Association of Non-alcoholic Fatty Liver Disease and Diabetes Mellitus

Not Applicable

Completed

• Conditions: Non-alcoholic Fatty Liver Disease (NAFLD)

• Registration Number: NCT01997424
• Lead Sponsor: Johann Wolfgang Goethe University Hospital

Brief Summary

This study will evaluate the association of non-alcoholic fatty liver disease and diabetes mellitus.
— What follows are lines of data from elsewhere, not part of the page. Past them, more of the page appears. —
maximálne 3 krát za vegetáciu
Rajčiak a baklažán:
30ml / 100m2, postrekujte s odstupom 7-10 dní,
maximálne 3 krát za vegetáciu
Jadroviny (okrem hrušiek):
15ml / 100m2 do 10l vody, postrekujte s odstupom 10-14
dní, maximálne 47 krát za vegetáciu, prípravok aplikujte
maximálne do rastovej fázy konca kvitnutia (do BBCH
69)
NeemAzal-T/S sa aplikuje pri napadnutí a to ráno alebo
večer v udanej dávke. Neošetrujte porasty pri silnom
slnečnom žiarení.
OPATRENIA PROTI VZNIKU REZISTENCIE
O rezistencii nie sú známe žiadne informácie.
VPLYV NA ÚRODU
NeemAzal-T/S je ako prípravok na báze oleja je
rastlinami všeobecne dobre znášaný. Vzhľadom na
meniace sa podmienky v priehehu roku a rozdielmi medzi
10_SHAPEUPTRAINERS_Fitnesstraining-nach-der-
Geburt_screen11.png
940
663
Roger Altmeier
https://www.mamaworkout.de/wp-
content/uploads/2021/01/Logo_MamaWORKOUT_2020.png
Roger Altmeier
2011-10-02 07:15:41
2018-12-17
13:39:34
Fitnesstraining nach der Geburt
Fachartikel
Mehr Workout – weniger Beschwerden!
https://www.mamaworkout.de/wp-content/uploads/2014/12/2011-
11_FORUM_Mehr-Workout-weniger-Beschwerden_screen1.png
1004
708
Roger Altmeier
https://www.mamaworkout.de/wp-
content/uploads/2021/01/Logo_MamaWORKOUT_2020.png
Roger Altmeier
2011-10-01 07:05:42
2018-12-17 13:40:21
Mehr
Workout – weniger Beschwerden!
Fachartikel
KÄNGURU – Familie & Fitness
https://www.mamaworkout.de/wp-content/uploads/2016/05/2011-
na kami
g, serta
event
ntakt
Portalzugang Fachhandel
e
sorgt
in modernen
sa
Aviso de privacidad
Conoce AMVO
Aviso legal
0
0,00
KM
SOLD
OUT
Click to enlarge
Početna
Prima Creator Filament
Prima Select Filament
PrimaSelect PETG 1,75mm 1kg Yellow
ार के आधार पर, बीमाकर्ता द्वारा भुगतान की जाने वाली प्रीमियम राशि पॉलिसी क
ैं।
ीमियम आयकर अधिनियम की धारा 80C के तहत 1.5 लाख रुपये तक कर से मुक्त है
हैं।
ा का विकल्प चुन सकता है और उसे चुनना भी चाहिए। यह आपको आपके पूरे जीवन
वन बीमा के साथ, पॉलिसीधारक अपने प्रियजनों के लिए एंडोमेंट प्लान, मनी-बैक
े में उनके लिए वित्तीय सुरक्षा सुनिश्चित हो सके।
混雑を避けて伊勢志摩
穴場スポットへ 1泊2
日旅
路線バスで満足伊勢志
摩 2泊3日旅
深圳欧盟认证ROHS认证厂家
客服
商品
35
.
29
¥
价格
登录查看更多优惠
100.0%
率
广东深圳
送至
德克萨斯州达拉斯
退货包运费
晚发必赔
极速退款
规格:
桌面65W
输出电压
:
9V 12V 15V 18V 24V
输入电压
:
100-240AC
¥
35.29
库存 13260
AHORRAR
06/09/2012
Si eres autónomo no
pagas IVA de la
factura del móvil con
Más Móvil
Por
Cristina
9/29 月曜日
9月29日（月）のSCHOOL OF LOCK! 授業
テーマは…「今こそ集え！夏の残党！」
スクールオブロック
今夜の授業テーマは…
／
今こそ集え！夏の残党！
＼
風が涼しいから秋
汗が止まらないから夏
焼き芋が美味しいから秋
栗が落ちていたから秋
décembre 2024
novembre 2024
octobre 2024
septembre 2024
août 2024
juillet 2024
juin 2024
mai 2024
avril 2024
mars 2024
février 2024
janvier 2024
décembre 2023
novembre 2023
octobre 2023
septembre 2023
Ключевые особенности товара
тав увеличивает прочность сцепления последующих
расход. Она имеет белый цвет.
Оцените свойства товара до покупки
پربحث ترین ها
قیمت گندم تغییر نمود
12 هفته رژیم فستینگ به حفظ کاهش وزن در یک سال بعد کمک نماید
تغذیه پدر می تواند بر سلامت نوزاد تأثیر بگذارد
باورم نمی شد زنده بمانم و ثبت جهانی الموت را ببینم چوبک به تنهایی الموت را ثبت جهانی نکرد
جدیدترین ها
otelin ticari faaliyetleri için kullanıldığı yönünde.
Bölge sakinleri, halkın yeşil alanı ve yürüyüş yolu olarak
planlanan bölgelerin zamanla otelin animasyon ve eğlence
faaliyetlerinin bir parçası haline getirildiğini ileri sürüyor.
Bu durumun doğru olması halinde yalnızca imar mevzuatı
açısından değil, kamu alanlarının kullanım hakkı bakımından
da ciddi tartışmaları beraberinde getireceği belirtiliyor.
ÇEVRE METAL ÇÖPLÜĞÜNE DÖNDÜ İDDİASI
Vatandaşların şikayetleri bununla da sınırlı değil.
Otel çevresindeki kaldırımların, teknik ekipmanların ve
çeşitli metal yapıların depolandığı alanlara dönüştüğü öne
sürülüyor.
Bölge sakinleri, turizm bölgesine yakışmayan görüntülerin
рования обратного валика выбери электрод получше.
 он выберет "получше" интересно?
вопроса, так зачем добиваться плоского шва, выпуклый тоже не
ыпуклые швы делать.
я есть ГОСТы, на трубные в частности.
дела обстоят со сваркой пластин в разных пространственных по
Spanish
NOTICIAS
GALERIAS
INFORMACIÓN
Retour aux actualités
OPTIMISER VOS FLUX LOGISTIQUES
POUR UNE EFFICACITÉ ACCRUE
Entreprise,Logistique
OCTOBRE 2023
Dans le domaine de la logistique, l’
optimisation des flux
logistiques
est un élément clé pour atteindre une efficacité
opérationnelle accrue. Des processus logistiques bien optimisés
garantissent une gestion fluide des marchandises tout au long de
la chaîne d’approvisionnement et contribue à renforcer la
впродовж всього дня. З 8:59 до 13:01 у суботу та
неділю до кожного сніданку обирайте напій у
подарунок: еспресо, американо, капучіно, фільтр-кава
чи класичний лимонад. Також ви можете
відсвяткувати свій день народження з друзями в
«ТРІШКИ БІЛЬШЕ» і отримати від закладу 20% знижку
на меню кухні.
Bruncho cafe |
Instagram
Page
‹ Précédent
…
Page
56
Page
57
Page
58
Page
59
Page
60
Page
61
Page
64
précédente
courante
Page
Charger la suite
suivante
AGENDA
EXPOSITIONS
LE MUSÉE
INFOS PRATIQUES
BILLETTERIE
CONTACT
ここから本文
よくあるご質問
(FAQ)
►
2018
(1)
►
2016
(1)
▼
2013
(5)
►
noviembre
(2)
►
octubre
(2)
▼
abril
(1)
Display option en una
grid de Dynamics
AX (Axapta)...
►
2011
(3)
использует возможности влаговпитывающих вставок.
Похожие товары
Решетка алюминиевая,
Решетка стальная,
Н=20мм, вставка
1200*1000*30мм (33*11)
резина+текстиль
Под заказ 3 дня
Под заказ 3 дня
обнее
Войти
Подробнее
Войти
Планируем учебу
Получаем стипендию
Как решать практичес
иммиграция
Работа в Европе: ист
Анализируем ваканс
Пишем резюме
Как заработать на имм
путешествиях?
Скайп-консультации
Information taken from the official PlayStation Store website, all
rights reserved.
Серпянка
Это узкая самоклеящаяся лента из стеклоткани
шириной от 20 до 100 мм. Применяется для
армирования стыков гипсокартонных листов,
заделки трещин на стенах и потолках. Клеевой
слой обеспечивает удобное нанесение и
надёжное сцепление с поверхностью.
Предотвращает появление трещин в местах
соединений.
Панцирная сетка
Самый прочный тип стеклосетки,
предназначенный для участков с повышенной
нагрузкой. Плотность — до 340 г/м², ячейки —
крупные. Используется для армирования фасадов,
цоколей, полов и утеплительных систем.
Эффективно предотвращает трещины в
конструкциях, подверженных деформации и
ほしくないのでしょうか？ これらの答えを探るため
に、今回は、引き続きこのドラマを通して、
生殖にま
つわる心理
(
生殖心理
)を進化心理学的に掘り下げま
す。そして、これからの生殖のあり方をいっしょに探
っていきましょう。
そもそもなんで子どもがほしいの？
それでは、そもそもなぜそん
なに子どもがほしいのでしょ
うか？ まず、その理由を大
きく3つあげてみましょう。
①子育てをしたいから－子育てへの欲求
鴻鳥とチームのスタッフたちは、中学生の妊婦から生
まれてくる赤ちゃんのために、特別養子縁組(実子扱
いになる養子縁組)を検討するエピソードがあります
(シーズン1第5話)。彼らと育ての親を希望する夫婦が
Patients presenting in our clinic with Diabetes mellitus type 1 or 2 will receive the following examination:

* Transient Elastography and Controlled Attenuation Parameter using the FibroScan

* blood examination including biochemical markers The statistically calculated sample size needed is 340 patients.

Detailed Description

Not available

Study Timeline

• Study Start: 2013-05
• Study First Submitted: 2013-10-23
• Study First Submitted QC: 2013-11-27
• Study First Posted: 2013-11-28
• Primary Completion: 2019-12-31
• Study Completion: 2019-12-31
• Status Verified: 2021-02
• Last Update Submitted: 2021-02-01
• Last Update Posted: 2021-02-03

Recruitment & Eligibility

• Status: COMPLETED
• Sex: All
• Target Recruitment: 340

Inclusion Criteria

• Male or female, 18 years and older
• Written informed consent
• Diabetes mellitus type 1 or 2

Exclusion Criteria

• Patients with mental diseases
• Pregnancy or lactation
• Ascites
• Continued alcohol consumption (> 21 drinks/week for male and > 14 drinks/week for female patients)
• Chronic liver disease (viral hepatitis, autoimmune hepatitis, PBC, PSC, hemochromatosis, M Wilson)
• Hepatocellular carcinoma/ Liver metastasis

Study & Design

• Study Type: INTERVENTIONAL
• Study Design: SINGLE_GROUP

Primary Outcome Measures

Name	Time	Method
Steatosis	one day	• Evaluating the presence of liver steatosis in patients with diabetes mellitus using the ultrasound-based method "Controlled Attenuation Parameter", which is integrated in the FibroScan machine and can non-invasively quantify liver steatosis (Steatosis fibrosis scores I-III \[ Designated as safety issue: No \]; Steatosis scores: 0 = \<5% I = 5-33% II = 33-66% III = \>66%)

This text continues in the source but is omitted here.